Interpersonal Comparisons of Utility
Interpersonal comparisons of utility (that is, of preferred positions on an individual’s preference scale) are known to be scientifically impossible in economics. LSE economist Lionel Robbins, who published the second edition of his famous Essay on the Nature and Significance of Economic Science in 1935, argued that interpersonal comparisons of utility could not be used to justify either redistribution of income or even free trade—both policies that he favored, very strongly in the last case. (See my anniversary review in the Winter issue of Regulation.)
Modern economic theory does not even need to assume diminishing marginal utility of income or consumption, only a diminishing rate of substitution between goods. Constitutional political economy à la Buchanan cleverly avoids the impossible mission of comparing individual utilities, as I point out in my review of James Buchanan and Gordon Tullock’s classic book The Calculus of Consent:
By focusing on each individual’s rational decision to adhere to a social contract that serves his interests, Buchanan and Tullock avoid the problem known as the interpersonal comparisons of utility. Such comparisons are scientifically impossible because each individual’s utility is subjective, in his own head. But, of course, an individual can decide whether he prefers one situation to another for himself.
There is no way to demonstrate that the poor get more utility from a given redistribution than the rich lose in financing the transfer. Does a rich woman from whom $50 is taken and transferred to a poor man lose less utility than the latter gains? Suppose the rich woman would have bought one more bottle of Bourgogne and the poor man buys three cases of beer with the transfer. Does your (or another external observer’s) opinion change if we suppose that the poor man buys three jugs of milk instead?

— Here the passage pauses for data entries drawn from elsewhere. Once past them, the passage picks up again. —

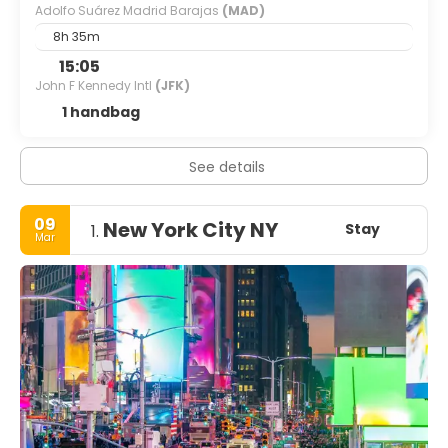
Adolfo Suárez Madrid Barajas
(MAD)
8h 35m
15:05
John F Kennedy Intl
(JFK)
1 handbag
See details
09
New York City NY
Stay
1.
Mar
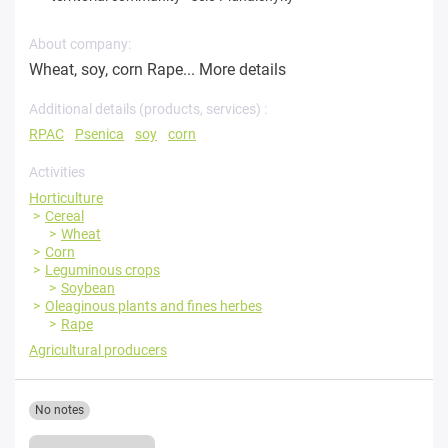
About company:
Wheat, soy, corn Rape...
More details
Additional details (products, services) :
RPAC
Psenica
soy
corn
Activities
Horticulture
Cereal
Wheat
Corn
Leguminous crops
Soybean
Oleaginous plants and fines herbes
Rape
Agricultural producers
No notes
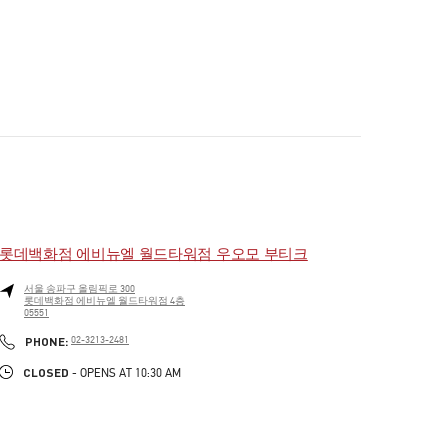
롯데백화점 에비뉴엘 월드타워점 우오모 부티크
서울
송파구
올림픽로 300
롯데백화점 에비뉴엘 월드타워점 4층
05551
PHONE
PHONE:
02-3213-2481
CLOSED
- OPENS AT
10:30 AM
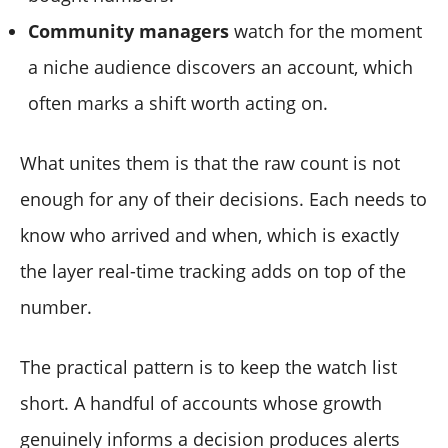
Community managers
watch for the moment
a niche audience discovers an account, which
often marks a shift worth acting on.
What unites them is that the raw count is not
enough for any of their decisions. Each needs to
know who arrived and when, which is exactly
the layer real-time tracking adds on top of the
number.
The practical pattern is to keep the watch list
short. A handful of accounts whose growth
genuinely informs a decision produces alerts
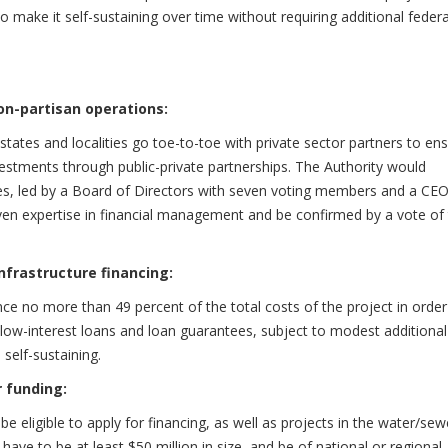
o make it self-sustaining over time without requiring additional federa
on-partisan operations:
 states and localities go toe-to-toe with private sector partners to en
vestments through public-private partnerships. The Authority would
es, led by a Board of Directors with seven voting members and a CEO,
n expertise in financial management and be confirmed by a vote of
nfrastructure financing:
nce no more than 49 percent of the total costs of the project in order
r low-interest loans and loan guarantees, subject to modest additional
self-sustaining.
r funding:
e eligible to apply for financing, as well as projects in the water/sew
ave to be at least $50 million in size, and be of national or regional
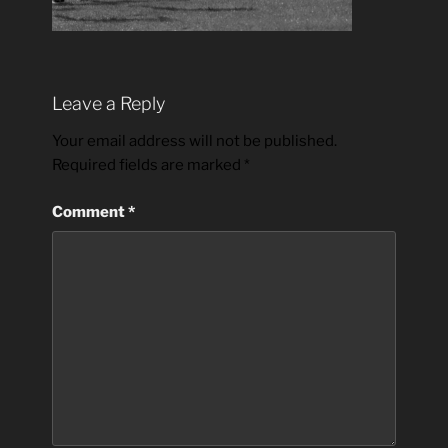
Leave a Reply
Your email address will not be published.
Required fields are marked
*
Comment
*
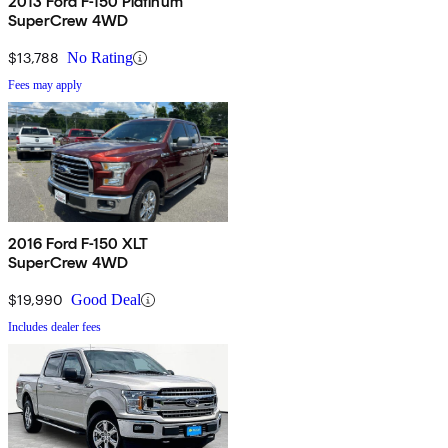
2013 Ford F-150 Platinum
SuperCrew 4WD
$13,788
No Rating
Fees may apply
2016 Ford F-150 XLT
SuperCrew 4WD
$19,990
Good Deal
Includes dealer fees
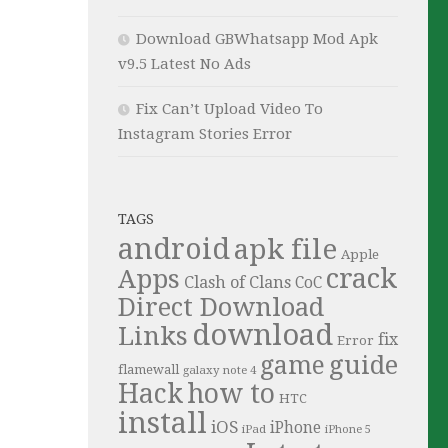
Download GBWhatsapp Mod Apk
v9.5 Latest No Ads
Fix Can’t Upload Video To
Instagram Stories Error
TAGS
android
apk file
Apple
crack
Apps
Clash of Clans
CoC
Direct Download
download
Links
fix
Error
guide
game
flamewall
galaxy note 4
Hack
how to
HTC
install
iOS
iPhone
iPad
iPhone 5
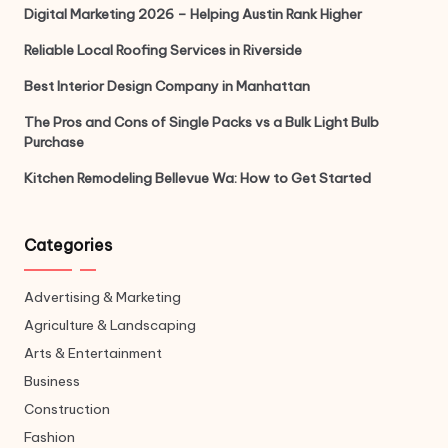
Digital Marketing 2026 – Helping Austin Rank Higher
Reliable Local Roofing Services in Riverside
Best Interior Design Company in Manhattan
The Pros and Cons of Single Packs vs a Bulk Light Bulb
Purchase
Kitchen Remodeling Bellevue Wa: How to Get Started
Categories
Advertising & Marketing
Agriculture & Landscaping
Arts & Entertainment
Business
Construction
Fashion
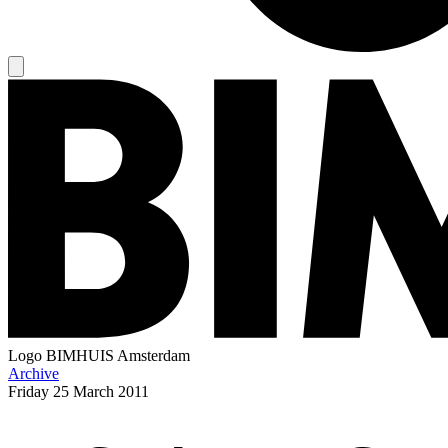
Logo
BIMHUIS Amsterdam
Archive
Friday
25 March 2011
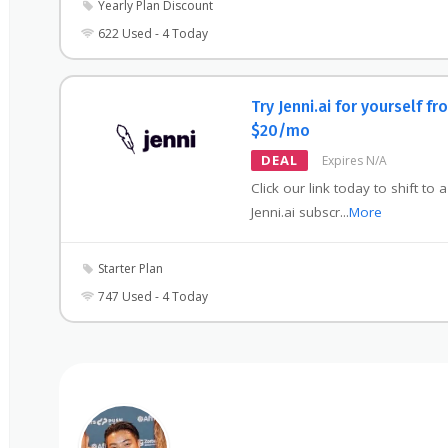
Yearly Plan Discount
622 Used - 4 Today
Try Jenni.ai for yourself fr
$20/mo
DEAL
Expires N/A
Click our link today to shift to 
Jenni.ai subscr
...
More
Starter Plan
747 Used - 4 Today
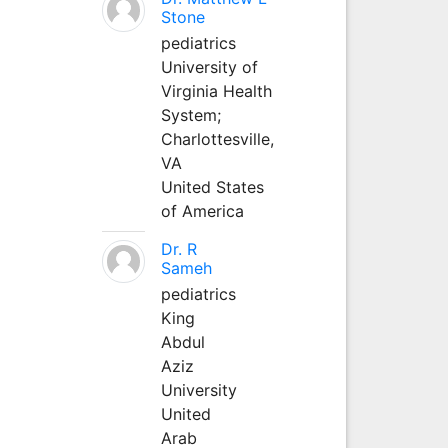
Stone
pediatrics
University of
Virginia Health
System;
Charlottesville,
VA
United States
of America
Dr. R
Sameh
pediatrics
King
Abdul
Aziz
University
United
Arab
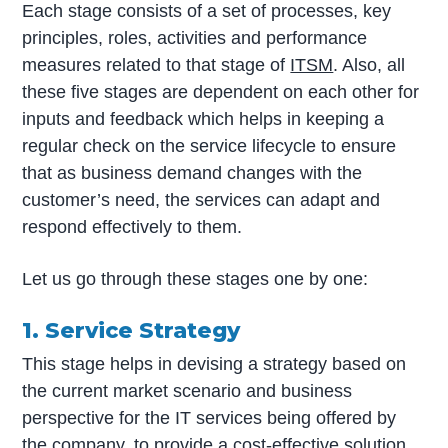
Each stage consists of a set of processes, key
principles, roles, activities and performance
measures related to that stage of
ITSM
. Also, all
these five stages are dependent on each other for
inputs and feedback which helps in keeping a
regular check on the service lifecycle to ensure
that as business demand changes with the
customer’s need, the services can adapt and
respond effectively to them.
Let us go through these stages one by one:
1. Service Strategy
This stage helps in devising a strategy based on
the current market scenario and business
perspective for the IT services being offered by
the company, to provide a cost-effective solution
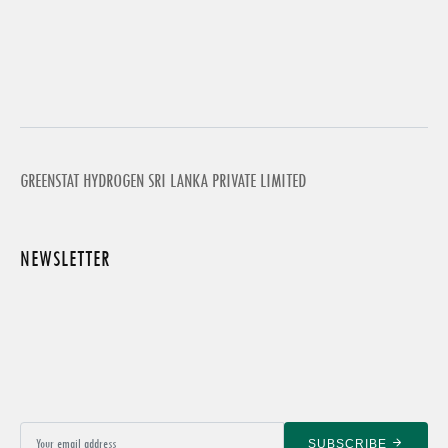
GREENSTAT HYDROGEN SRI LANKA PRIVATE LIMITED
NEWSLETTER
SUBSCRIBE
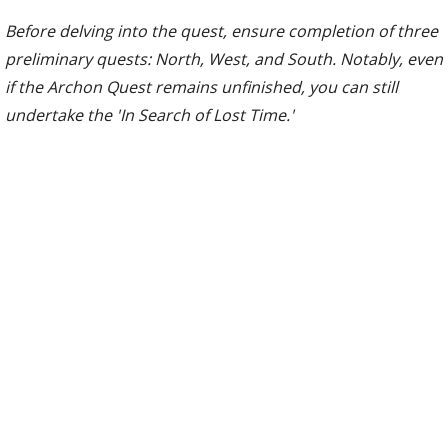
Before delving into the quest, ensure completion of three
preliminary quests: North, West, and South. Notably, even
if the Archon Quest remains unfinished, you can still
undertake the 'In Search of Lost Time.'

An external observer must evaluate what is better, according to his own preferences or perhaps values (“in an ideal society, the poor should drink more milk”). Interpersonal comparisons of utility are moral opinions (what society should be) or, if it is one of the parties involved who makes the comparison, self-interested claims (“I want more beer”). Hence the impossibility of scientific interpersonal comparisons of utility. There is no way to tell whether the transfer has increased or decreased “aggregate utility,” an expression that has no ascertainable meaning in economics.
Add to this that if money is redistributed from a few rich to many poor, the gain by any of the latter must be so much smaller, and the argument for redistribution is even more debatable.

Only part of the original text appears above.